BABY's Fase 2, la he seguido ya durante tres rondas.
En la primera ronda aposté por el cuarto trimestre de 2024. En ese momento, la Fase 1 acababa de lanzarse; más de cincuenta mil BTC quedaron bloqueados en contratos como carne congelada, y en los grupos de la comunidad todos contaban los días para la activación de la cadena PoS. En Nochevieja me quedé pegado al explorador de nodos esperando no una señal de mainnet, sino un "seguir verificando": la Fase 2 se posponía a 2025. Me dije a mí mismo que revisar varias veces el modelo de seguridad no venía mal; desde luego, los parámetros de arranque del Finality Provider no se pueden decidir a ojo.
En la segunda ronda, ajusté la expectativa a después del Año Nuevo chino de 2025. Pero la cuenta oficial no dio una fecha concreta; solo soltó un vago "próximamente". Hasta la tercera ronda no quedó fijado por fin en el calendario: el 10 de abril. Pero el ánimo ya no era de expectativa, sino más bien como el de esperar a un contratista que ya te ha dejado plantado varias veces: lo que más quieres confirmar es si esta vez de verdad va a venir. Un retraso se llama prudencia; dos retrasos ya exigen una explicación. Lo que consumen los cambios repetidos de fecha nunca es solo la paciencia, sino la línea de crédito de credibilidad de la comunidad sobre la capacidad de التنفيذ.
En ese periodo, @babylonlabs_io tampoco estuvo quieto: hizo airdrops de 600 millones de BABY para los primeros stakers, subió el fondo de incentivos comunitarios al 15%, e incluso lanzó el doble staking para que BTC y BABY custodiaran juntos la red. Para una comunidad que ha aguantado medio año, eso fue como meterles un caramelo en la boca. Pero el problema es que los caramelos pueden aliviar el ánimo, aunque no arreglan la grieta de confianza que abre una incertidumbre prolongada. A los veteranos lo que de verdad les importa nunca es tener unas cuantas porciones más de carne en el plato, sino si esta comida podrá servirse puntualmente.
No voy a negar Babylon por un simple retraso; si el modelo de seguridad está bien afinado, será un foso defensivo para todos. Pero a un proyecto que incluso en la fase de mainnet ha tenido que fijar fecha tres veces, es difícil no darle vueltas: ¿el calendario de Multi-staking y de la mainnet EVM acabará también siendo un "cheque dibujado en la arena"? Si en el cuarto trimestre realmente cumplen a tiempo, toda la espera previa podrá pasarse página y llamarse preparación; si vuelven a fallar, lo que se perderá no será solo tiempo, sino la confianza de la gente. Al final, dejemos que la altura de los bloques en la cadena sea quien hable por sí misma. #babylon BABY
#baby $BABY $BTC
En la primera ronda aposté por el cuarto trimestre de 2024. En ese momento, la Fase 1 acababa de lanzarse; más de cincuenta mil BTC quedaron bloqueados en contratos como carne congelada, y en los grupos de la comunidad todos contaban los días para la activación de la cadena PoS. En Nochevieja me quedé pegado al explorador de nodos esperando no una señal de mainnet, sino un "seguir verificando": la Fase 2 se posponía a 2025. Me dije a mí mismo que revisar varias veces el modelo de seguridad no venía mal; desde luego, los parámetros de arranque del Finality Provider no se pueden decidir a ojo.

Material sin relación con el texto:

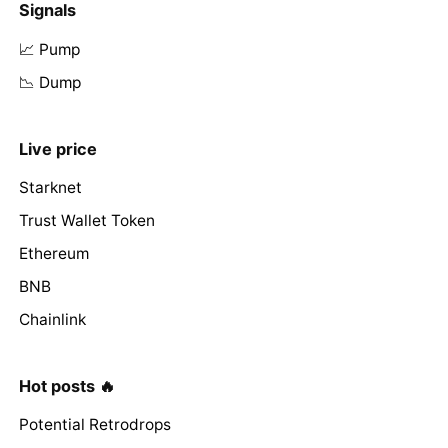
Signals
📈 Pump
📉 Dump
Live price
Starknet
Trust Wallet Token
Ethereum
BNB
Chainlink
Hot posts 🔥
Potential Retrodrops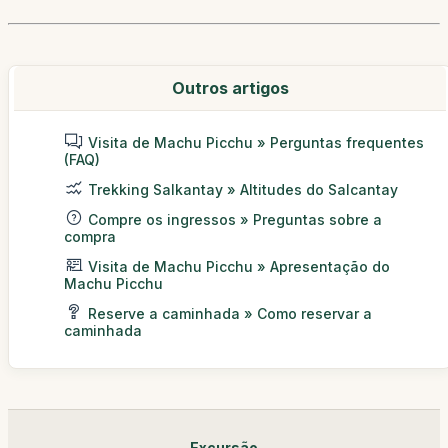
Outros artigos
Visita de Machu Picchu » Perguntas frequentes
(FAQ)
Trekking Salkantay » Altitudes do Salcantay
Compre os ingressos » Preguntas sobre a
compra
Visita de Machu Picchu » Apresentação do
Machu Picchu
Reserve a caminhada » Como reservar a
caminhada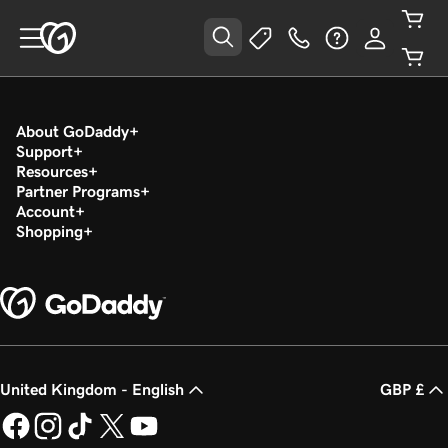
About GoDaddy
Support
Resources
Partner Programs
Account
Shopping
United Kingdom - English
GBP £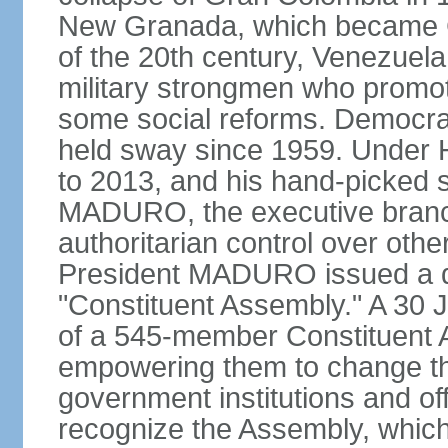
New Granada, which became Col
of the 20th century, Venezuela
military strongmen who promote
some social reforms. Democra
held sway since 1959. Under
to 2013, and his hand-picked 
MADURO, the executive branch
authoritarian control over oth
President MADURO issued a de
"Constituent Assembly." A 30 J
of a 545-member Constituent A
empowering them to change the
government institutions and o
recognize the Assembly, which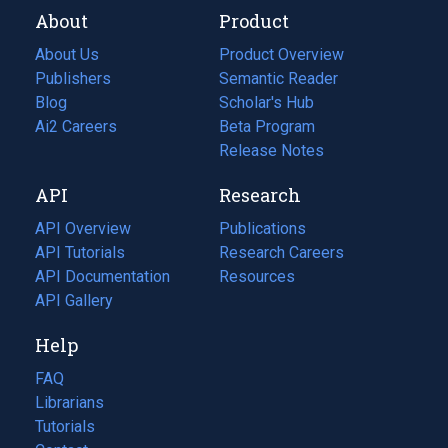
About
Product
About Us
Product Overview
Publishers
Semantic Reader
Blog
(opens
Scholar's Hub
in
Ai2 Careers
(opens
Beta Program
a
in
Release Notes
new
a
API
Research
tab)
new
tab)
API Overview
Publications
(opens
API Tutorials
in
Research Careers
(opens
API Documentation
(opens
a
in
Resources
(opens
in
API Gallery
new
a
in
a
tab)
new
a
Help
new
tab)
new
tab)
tab)
FAQ
Librarians
Tutorials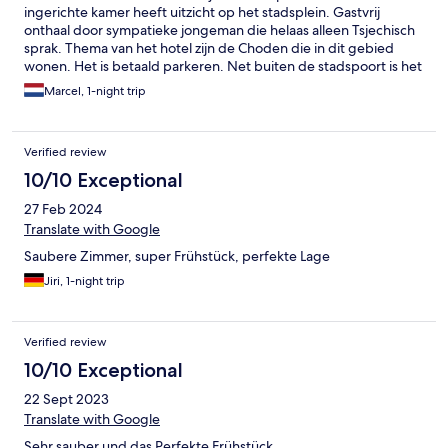
ingerichte kamer heeft uitzicht op het stadsplein. Gastvrij
onthaal door sympatieke jongeman die helaas alleen Tsjechisch
sprak. Thema van het hotel zijn de Choden die in dit gebied
wonen. Het is betaald parkeren. Net buiten de stadspoort is het
gratis. Zeg max 400 meter. Mijn kamer had klein keukentje.
Marcel, 1-night trip
Ontbijt was uitstekend. Kortom goed verblijf hier.
Verified review
10/10 Exceptional
27 Feb 2024
Translate with Google
Saubere Zimmer, super Frühstück, perfekte Lage
Jiri, 1-night trip
Verified review
10/10 Exceptional
22 Sept 2023
Translate with Google
Sehr sauber und das Perfekte Frühstück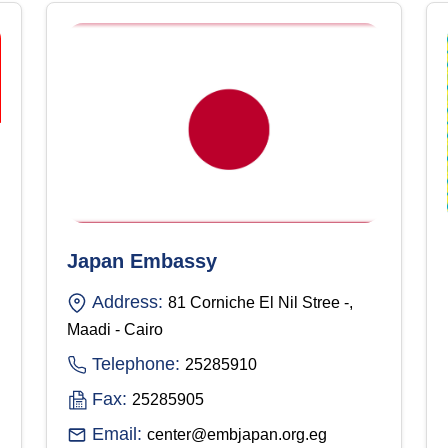
Japan Embassy
Address:
81 Corniche El Nil Stree -,
Maadi - Cairo
Telephone:
25285910
Fax:
25285905
Email:
center@embjapan.org.eg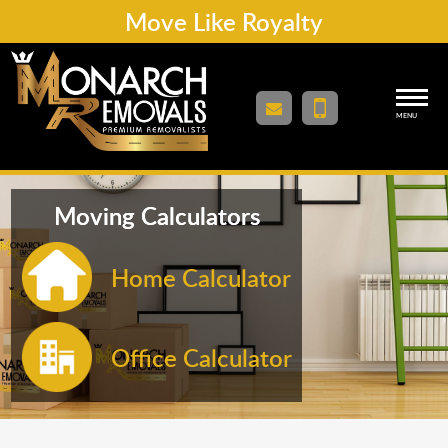
Move Like Royalty
MENU
Moving Calculators
Home Calculator
Office Calculator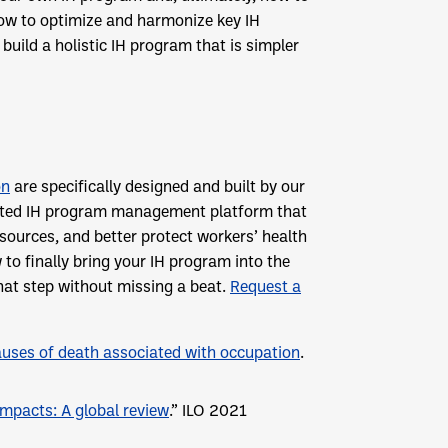
 how to optimize and harmonize key IH
uild a holistic IH program that is simpler
on
are specifically designed and built by our
egrated IH program management platform that
ources, and better protect workers’ health
 to finally bring your IH program into the
hat step without missing a beat.
Request a
auses of death associated with occupation
.
impacts: A global review
.” ILO 2021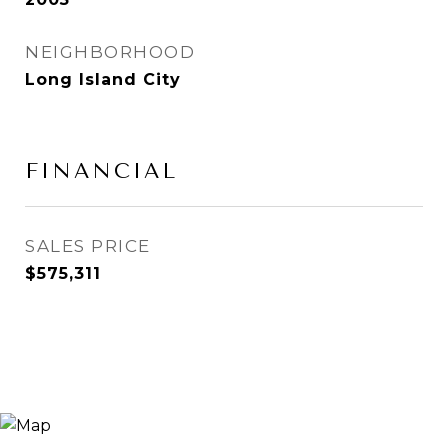
NEIGHBORHOOD
Long Island City
FINANCIAL
SALES PRICE
$575,311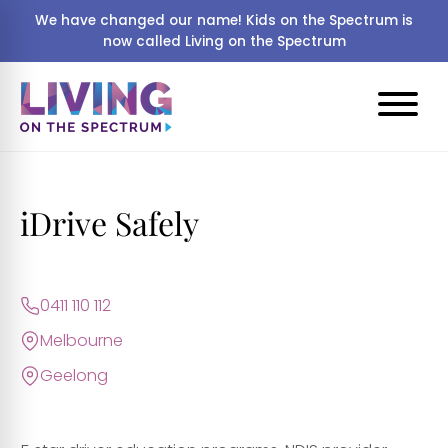
We have changed our name! Kids on the Spectrum is
now called Living on the Spectrum
iDrive Safely
0411 110 112
Melbourne
Geelong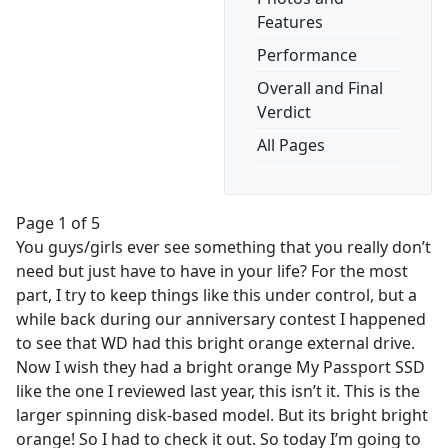
Features
Performance
Overall and Final
Verdict
All Pages
Page 1 of 5
You guys/girls ever see something that you really don’t
need but just have to have in your life? For the most
part, I try to keep things like this under control, but a
while back during our anniversary contest I happened
to see that WD had this bright orange external drive.
Now I wish they had a bright orange My Passport SSD
like the one I reviewed last year, this isn’t it. This is the
larger spinning disk-based model. But its bright bright
orange! So I had to check it out. So today I’m going to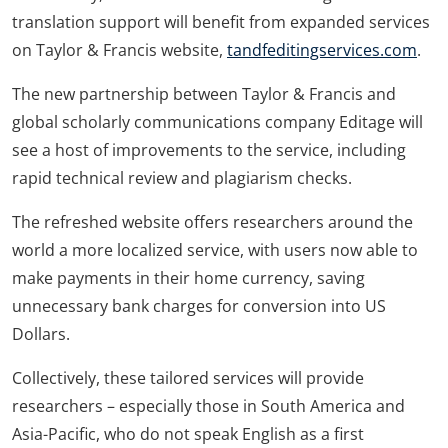
translation support will benefit from expanded services
on Taylor & Francis website,
tandfeditingservices.com
.
The new partnership between Taylor & Francis and
global scholarly communications company Editage will
see a host of improvements to the service, including
rapid technical review and plagiarism checks.
The refreshed website offers researchers around the
world a more localized service, with users now able to
make payments in their home currency, saving
unnecessary bank charges for conversion into US
Dollars.
Collectively, these tailored services will provide
researchers – especially those in South America and
Asia-Pacific, who do not speak English as a first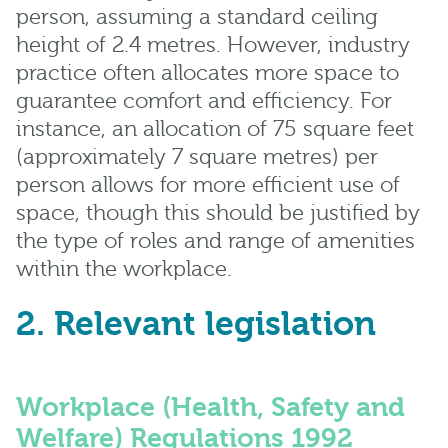
person, assuming a standard ceiling
height of 2.4 metres. However, industry
practice often allocates more space to
guarantee comfort and efficiency. For
instance, an allocation of 75 square feet
(approximately 7 square metres) per
person allows for more efficient use of
space, though this should be justified by
the type of roles and range of amenities
within the workplace.
2. Relevant legislation
Workplace (Health, Safety and
Welfare) Regulations 1992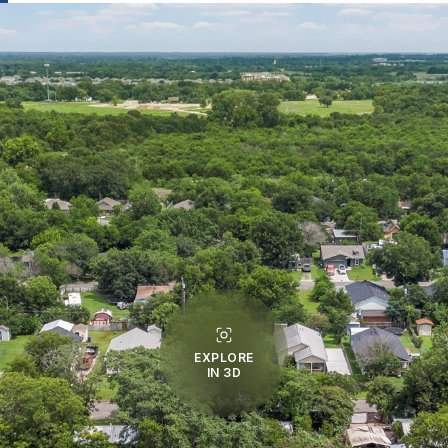
EXPLORE
IN 3D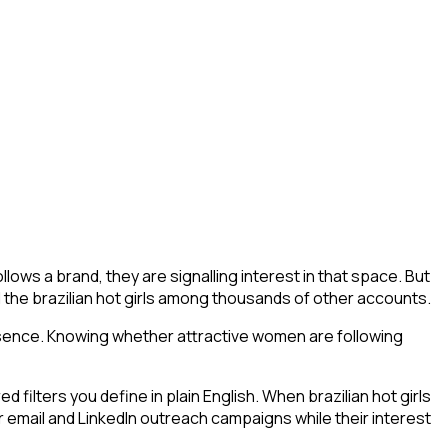
lows a brand, they are signalling interest in that space. But
find the brazilian hot girls among thousands of other accounts.
esence. Knowing whether attractive women are following
ilters you define in plain English. When brazilian hot girls
r email and LinkedIn outreach campaigns while their interest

En la segunda ronda, ajusté la expectativa a después del Año Nuevo chino de 2025. Pero la cuenta oficial no dio una fecha concreta; solo soltó un vago "próximamente". Hasta la tercera ronda no quedó fijado por fin en el calendario: el 10 de abril. Pero el ánimo ya no era de expectativa, sino más bien como el de esperar a un contratista que ya te ha dejado plantado varias veces: lo que más quieres confirmar es si esta vez de verdad va a venir. Un retraso se llama prudencia; dos retrasos ya exigen una explicación. Lo que consumen los cambios repetidos de fecha nunca es solo la paciencia, sino la línea de crédito de credibilidad de la comunidad sobre la capacidad de التنفيذ.
En ese periodo, @babylonlabs_io tampoco estuvo quieto: hizo airdrops de 600 millones de BABY para los primeros stakers, subió el fondo de incentivos comunitarios al 15%, e incluso lanzó el doble staking para que BTC y BABY custodiaran juntos la red. Para una comunidad que ha aguantado medio año, eso fue como meterles un caramelo en la boca. Pero el problema es que los caramelos pueden aliviar el ánimo, aunque no arreglan la grieta de confianza que abre una incertidumbre prolongada. A los veteranos lo que de verdad les importa nunca es tener unas cuantas porciones más de carne en el plato, sino si esta comida podrá servirse puntualmente.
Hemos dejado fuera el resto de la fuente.